The government has defended security measures for its £5.6 billion ID cards scheme in the wake of the data loss crisis at HM Revenue and Customs.
HMRC admitted that records of 25 million people -- including bank details, addresses and other confidential information -- were on computer disks lost in transit to the National Audit Office. The loss -- Britain's biggest security breach -- was seized on by opponents of the ID card scheme. They said the government must think again about the ID card programme and its underlying national identity register in the light of the HMRC debacle.
The UK Identity and Passport Service acknowledged today that concerns over the safety of ID card data "have been raised" and were being taken seriously. "Security is absolutely crucial to the ID cards scheme and measures will have to be assessed by the government's security advisers before it can start operation," a spokesperson said.
He added that in addition to the Information Commissioner's Office -- which is set to be given extra powers following the HMRC fiasco -- the IPS would also be regulated by a separate identity scheme commissioner.
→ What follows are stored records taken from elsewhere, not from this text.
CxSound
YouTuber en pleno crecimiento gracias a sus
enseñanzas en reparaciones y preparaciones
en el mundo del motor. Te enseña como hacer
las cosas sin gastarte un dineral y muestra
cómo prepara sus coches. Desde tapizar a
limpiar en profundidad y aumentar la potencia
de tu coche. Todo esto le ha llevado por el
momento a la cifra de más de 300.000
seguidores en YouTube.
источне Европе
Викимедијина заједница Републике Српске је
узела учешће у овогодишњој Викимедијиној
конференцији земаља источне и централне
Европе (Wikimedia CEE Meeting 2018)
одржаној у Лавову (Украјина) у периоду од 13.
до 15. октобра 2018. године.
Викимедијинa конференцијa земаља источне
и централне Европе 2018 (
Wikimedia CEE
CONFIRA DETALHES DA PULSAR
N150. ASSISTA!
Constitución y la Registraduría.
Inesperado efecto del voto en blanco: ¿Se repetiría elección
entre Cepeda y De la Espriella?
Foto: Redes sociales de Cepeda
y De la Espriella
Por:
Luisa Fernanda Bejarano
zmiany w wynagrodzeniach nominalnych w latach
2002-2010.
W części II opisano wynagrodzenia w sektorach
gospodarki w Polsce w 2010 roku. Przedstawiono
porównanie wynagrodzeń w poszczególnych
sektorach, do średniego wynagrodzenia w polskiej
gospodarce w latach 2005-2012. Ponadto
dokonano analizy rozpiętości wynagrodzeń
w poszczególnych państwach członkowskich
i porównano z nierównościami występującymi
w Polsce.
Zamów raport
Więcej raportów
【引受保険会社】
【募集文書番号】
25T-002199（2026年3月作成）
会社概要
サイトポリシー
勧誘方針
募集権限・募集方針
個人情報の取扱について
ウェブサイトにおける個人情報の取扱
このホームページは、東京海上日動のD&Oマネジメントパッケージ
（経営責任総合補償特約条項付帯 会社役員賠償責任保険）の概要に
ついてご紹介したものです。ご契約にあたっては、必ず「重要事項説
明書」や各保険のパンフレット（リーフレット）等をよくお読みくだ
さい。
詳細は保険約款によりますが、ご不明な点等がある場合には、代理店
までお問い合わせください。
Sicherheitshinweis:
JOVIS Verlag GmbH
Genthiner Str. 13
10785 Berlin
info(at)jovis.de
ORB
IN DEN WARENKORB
The two watchdogs would work together, he said, with the ICO focusing on Data Protection Act requirements and the identity scheme commissioner "making sure we're only doing what's set out in the ID Cards Act and that we are within the spirit of the act.
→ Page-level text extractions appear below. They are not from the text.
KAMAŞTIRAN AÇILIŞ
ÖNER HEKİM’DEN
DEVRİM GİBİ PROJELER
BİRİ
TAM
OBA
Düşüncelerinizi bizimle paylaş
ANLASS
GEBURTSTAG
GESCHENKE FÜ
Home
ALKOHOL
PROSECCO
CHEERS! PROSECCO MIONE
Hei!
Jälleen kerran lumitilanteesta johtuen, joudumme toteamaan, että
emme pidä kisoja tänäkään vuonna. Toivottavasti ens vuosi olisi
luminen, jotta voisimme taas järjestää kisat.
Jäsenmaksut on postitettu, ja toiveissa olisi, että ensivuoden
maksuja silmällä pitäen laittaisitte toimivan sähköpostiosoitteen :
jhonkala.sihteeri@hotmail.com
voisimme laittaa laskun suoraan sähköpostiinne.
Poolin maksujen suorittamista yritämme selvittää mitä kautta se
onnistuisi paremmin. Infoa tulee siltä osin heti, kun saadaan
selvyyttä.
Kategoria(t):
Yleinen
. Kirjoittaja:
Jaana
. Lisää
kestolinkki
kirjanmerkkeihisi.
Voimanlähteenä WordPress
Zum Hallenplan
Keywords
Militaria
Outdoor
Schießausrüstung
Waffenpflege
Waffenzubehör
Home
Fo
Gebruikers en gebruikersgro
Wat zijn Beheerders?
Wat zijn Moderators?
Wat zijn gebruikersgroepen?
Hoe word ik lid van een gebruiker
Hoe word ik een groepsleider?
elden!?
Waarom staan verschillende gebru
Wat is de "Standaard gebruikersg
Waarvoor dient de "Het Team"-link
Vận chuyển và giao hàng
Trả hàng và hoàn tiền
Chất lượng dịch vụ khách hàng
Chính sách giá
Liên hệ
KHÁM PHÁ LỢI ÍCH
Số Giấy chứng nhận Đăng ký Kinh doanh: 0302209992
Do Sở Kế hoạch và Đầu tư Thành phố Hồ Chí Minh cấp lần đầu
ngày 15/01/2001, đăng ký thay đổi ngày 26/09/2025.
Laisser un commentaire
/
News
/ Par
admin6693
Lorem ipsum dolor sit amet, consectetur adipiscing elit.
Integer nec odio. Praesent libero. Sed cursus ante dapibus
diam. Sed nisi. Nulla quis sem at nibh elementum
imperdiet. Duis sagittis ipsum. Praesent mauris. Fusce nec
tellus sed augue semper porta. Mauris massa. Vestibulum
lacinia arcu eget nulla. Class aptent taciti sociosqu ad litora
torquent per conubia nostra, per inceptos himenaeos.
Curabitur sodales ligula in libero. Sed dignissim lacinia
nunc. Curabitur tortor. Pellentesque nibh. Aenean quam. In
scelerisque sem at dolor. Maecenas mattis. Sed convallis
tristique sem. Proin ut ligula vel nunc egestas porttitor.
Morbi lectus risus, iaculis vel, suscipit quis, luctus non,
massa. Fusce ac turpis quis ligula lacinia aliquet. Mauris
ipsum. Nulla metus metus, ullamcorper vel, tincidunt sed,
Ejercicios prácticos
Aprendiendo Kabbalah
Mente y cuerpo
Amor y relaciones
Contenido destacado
"If anything goes wrong, two sets of bricks will come down on us," he added.
The IPS emphasised that the national identity register (NIR) would be designed "afresh" to hold only core identity information and biometrics. "It will not hold tax, benefit or other financial records," the spokesperson said.
"It is planned to hold biometric information on a separate IT infrastructure from biographical data, such as names and address, where it is intended to reuse current Department of Work and Pensions IT infrastructure which already has the biographical data for most UK residents."
He added: "The NIR will have comprehensive audit and alert systems and a range of technical controls in place which allow any activity on the system to be audited and an alert raised if unauthorised access or actions are attempted."
Dual or multiple access controls would be put in place for key functions and the number of staff able to see a person's entire identity documentation or make changes to it would be limited, with these staff going through security vetting, the IPS said.
Requests for NIR information for would have to go through a number of intermediate systems and filters to ensure only authenticated and authorised requests could get through.
The Identity Cards Act also included a measures making it a criminal offence to attempt to compromise the NIR internally, the IPS spokesperson said.
Attempts to tamper physically or technically with the NIR could lead to a sentence of up to 10 years, while any unauthorised disclosure of information from the NIR by staff could bring a two-year jail term.